# WHAT YOU SHOULD DO
Where the line with "Ja, unser Full-Service-Paket" appears below, start writing out lines exactly, and finish with the line with "gezond eetschema", which is included; write out nothing else.

# DATA RECORDS
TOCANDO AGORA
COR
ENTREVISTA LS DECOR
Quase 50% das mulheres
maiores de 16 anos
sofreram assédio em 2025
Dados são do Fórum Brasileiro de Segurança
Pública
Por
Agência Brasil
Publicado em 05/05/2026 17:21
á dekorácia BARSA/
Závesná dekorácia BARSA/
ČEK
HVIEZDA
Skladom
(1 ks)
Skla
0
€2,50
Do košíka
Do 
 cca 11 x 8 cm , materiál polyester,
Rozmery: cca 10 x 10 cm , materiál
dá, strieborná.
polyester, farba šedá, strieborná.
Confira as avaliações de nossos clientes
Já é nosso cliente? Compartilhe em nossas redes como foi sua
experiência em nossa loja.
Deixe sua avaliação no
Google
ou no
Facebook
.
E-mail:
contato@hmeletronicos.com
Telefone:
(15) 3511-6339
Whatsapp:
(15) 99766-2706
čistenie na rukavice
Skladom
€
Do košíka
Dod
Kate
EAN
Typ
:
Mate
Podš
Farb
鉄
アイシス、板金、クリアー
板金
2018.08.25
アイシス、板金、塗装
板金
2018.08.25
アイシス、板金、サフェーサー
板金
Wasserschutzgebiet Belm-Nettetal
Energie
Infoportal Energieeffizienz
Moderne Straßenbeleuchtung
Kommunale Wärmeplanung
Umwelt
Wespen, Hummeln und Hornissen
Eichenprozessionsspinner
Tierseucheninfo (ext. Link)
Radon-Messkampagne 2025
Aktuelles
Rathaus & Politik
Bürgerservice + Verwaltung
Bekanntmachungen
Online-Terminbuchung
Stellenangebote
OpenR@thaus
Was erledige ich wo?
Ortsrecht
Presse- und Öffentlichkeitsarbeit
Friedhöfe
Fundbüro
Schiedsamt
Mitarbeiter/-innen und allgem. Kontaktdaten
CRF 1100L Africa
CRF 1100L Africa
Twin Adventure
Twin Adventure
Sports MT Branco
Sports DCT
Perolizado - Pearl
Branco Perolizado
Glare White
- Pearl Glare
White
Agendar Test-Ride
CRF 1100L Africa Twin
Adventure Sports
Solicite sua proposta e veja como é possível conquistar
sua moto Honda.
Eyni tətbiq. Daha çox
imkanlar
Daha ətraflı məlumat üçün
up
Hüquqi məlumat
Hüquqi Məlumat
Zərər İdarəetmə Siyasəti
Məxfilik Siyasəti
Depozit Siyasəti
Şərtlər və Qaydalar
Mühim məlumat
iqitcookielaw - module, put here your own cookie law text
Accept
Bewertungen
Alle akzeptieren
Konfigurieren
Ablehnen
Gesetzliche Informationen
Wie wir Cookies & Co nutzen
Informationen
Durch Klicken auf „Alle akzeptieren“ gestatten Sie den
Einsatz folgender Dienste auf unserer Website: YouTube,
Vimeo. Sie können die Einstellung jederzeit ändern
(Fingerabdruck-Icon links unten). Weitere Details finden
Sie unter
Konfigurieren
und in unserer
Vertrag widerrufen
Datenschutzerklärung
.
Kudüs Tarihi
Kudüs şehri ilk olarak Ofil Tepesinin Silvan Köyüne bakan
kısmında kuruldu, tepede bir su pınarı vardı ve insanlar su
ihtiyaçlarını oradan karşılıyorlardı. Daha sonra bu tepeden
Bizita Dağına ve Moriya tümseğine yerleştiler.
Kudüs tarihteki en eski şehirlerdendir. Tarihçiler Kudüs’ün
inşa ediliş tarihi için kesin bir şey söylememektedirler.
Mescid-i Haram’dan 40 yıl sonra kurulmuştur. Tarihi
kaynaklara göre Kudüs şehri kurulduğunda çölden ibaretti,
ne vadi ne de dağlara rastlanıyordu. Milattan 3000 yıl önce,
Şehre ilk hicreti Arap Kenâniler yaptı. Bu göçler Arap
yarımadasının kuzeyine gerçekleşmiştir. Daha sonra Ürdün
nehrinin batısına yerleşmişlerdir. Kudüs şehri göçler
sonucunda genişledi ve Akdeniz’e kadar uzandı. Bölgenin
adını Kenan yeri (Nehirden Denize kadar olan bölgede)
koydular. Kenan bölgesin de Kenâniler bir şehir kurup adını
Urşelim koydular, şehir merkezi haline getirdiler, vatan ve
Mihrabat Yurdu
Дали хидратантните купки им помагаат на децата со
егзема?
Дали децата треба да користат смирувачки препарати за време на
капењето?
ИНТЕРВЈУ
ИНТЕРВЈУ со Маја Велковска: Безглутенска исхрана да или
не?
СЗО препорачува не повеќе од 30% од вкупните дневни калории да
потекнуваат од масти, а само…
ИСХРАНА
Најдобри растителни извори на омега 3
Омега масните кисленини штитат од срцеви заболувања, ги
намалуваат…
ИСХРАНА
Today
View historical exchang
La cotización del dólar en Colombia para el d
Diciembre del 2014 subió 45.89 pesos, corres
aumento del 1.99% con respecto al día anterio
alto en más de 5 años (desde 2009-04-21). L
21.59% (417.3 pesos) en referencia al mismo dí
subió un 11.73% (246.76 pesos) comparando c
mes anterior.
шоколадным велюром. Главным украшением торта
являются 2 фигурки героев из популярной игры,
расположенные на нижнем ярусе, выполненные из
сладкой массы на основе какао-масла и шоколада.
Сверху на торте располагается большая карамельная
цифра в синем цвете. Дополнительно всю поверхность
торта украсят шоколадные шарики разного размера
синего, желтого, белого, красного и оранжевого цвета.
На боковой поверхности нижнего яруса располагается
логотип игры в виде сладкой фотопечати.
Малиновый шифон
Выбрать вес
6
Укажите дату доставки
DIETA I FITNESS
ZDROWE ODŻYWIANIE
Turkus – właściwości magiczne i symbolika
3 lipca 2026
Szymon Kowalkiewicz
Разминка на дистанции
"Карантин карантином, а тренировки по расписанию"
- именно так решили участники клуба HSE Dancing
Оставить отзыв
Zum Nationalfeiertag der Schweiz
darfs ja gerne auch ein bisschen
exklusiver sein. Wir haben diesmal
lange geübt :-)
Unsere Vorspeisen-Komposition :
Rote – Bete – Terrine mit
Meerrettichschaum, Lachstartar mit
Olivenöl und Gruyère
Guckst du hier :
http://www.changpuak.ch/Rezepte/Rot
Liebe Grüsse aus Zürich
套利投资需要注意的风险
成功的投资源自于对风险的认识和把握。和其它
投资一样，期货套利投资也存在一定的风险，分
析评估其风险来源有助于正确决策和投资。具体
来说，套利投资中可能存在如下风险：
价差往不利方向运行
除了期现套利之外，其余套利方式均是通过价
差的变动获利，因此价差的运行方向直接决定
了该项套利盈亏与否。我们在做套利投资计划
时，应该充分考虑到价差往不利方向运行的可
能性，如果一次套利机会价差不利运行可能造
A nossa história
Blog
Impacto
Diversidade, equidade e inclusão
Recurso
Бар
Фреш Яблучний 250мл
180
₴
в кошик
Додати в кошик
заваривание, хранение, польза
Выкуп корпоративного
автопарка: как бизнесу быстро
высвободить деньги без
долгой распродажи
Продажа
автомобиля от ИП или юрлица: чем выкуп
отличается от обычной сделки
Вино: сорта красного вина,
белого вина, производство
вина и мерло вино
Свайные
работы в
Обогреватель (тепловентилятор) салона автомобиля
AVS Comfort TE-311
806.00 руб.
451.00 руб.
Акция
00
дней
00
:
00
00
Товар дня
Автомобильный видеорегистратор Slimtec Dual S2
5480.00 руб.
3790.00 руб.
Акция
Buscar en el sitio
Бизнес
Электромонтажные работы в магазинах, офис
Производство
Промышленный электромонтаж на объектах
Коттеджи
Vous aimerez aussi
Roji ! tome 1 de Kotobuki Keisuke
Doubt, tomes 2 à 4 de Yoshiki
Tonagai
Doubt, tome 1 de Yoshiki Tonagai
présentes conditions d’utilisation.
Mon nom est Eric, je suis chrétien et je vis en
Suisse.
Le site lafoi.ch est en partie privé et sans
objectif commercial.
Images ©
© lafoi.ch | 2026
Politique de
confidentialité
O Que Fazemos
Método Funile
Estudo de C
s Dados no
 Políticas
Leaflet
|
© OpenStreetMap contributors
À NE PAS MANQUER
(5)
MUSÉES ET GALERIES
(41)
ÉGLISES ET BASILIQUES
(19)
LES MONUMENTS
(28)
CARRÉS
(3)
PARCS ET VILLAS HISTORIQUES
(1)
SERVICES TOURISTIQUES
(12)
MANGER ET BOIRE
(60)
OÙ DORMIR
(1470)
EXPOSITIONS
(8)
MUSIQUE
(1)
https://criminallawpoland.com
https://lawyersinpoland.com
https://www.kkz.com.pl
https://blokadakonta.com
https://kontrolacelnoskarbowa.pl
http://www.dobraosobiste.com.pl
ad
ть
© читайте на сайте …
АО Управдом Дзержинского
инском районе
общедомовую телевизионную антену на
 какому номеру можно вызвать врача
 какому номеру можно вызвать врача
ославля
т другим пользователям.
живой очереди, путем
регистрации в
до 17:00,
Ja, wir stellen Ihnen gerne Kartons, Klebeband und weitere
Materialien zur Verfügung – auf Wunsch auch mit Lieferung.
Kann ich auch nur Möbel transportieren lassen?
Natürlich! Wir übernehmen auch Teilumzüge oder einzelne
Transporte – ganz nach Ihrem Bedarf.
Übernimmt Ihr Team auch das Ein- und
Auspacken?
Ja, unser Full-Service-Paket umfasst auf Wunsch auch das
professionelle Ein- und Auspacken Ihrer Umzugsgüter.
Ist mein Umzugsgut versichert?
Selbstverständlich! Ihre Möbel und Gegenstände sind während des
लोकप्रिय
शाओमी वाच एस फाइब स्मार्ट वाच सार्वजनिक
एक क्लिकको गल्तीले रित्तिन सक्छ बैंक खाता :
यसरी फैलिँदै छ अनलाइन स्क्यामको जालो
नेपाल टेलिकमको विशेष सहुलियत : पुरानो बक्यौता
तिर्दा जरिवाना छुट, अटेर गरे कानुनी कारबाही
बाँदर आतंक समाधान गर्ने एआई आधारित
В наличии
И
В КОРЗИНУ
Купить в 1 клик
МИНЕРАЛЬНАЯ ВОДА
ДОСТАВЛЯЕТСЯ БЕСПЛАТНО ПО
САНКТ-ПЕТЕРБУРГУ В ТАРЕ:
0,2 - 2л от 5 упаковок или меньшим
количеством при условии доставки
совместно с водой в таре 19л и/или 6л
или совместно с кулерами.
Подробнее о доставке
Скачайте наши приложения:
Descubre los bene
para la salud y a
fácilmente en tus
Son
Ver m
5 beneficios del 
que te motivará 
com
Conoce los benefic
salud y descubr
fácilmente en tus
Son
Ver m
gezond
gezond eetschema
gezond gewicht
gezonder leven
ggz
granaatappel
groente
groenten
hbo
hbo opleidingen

# FINAL ANSWER
Ja, unser Full-Service-Paket umfasst auf Wunsch auch das
professionelle Ein- und Auspacken Ihrer Umzugsgüter.
Ist mein Umzugsgut versichert?
Selbstverständlich! Ihre Möbel und Gegenstände sind während des
लोकप्रिय
शाओमी वाच एस फाइब स्मार्ट वाच सार्वजनिक
एक क्लिकको गल्तीले रित्तिन सक्छ बैंक खाता :
यसरी फैलिँदै छ अनलाइन स्क्यामको जालो
नेपाल टेलिकमको विशेष सहुलियत : पुरानो बक्यौता
तिर्दा जरिवाना छुट, अटेर गरे कानुनी कारबाही
बाँदर आतंक समाधान गर्ने एआई आधारित
В наличии
И
В КОРЗИНУ
Купить в 1 клик
МИНЕРАЛЬНАЯ ВОДА
ДОСТАВЛЯЕТСЯ БЕСПЛАТНО ПО
САНКТ-ПЕТЕРБУРГУ В ТАРЕ:
0,2 - 2л от 5 упаковок или меньшим
количеством при условии доставки
совместно с водой в таре 19л и/или 6л
или совместно с кулерами.
Подробнее о доставке
Скачайте наши приложения:
Descubre los bene
para la salud y a
fácilmente en tus
Son
Ver m
5 beneficios del 
que te motivará 
com
Conoce los benefic
salud y descubr
fácilmente en tus
Son
Ver m
gezond
gezond eetschema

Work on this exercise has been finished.